### [Task goal]
Would you restate the full listing word for word and omit its pictures?

Dataset records Block Start

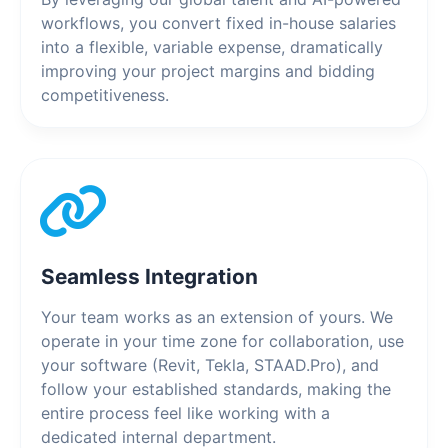
workflows, you convert fixed in-house salaries
into a flexible, variable expense, dramatically
improving your project margins and bidding
competitiveness.
Seamless Integration
Your team works as an extension of yours. We
operate in your time zone for collaboration, use
your software (Revit, Tekla, STAAD.Pro), and
follow your established standards, making the
entire process feel like working with a
dedicated internal department.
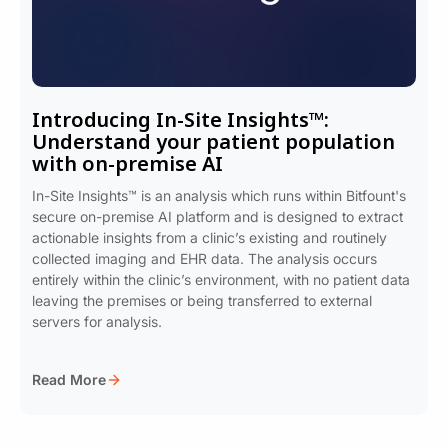
Introducing In-Site Insights™:
Understand your patient population
with on-premise AI
In-Site Insights™ is an analysis which runs within Bitfount's
secure on-premise AI platform and is designed to extract
actionable insights from a clinic’s existing and routinely
collected imaging and EHR data. The analysis occurs
entirely within the clinic’s environment, with no patient data
leaving the premises or being transferred to external
servers for analysis.
Read More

Dataset records Block End

### [Answer to this exercise]
workflows, you convert fixed in-house salaries
into a flexible, variable expense, dramatically
improving your project margins and bidding
competitiveness.
Seamless Integration
Your team works as an extension of yours. We
operate in your time zone for collaboration, use
your software (Revit, Tekla, STAAD.Pro), and
follow your established standards, making the
entire process feel like working with a
dedicated internal department.
Introducing In-Site Insights™:
Understand your patient population
with on-premise AI
In-Site Insights™ is an analysis which runs within Bitfount's
secure on-premise AI platform and is designed to extract
actionable insights from a clinic’s existing and routinely
collected imaging and EHR data. The analysis occurs
entirely within the clinic’s environment, with no patient data
leaving the premises or being transferred to external
servers for analysis.
Read More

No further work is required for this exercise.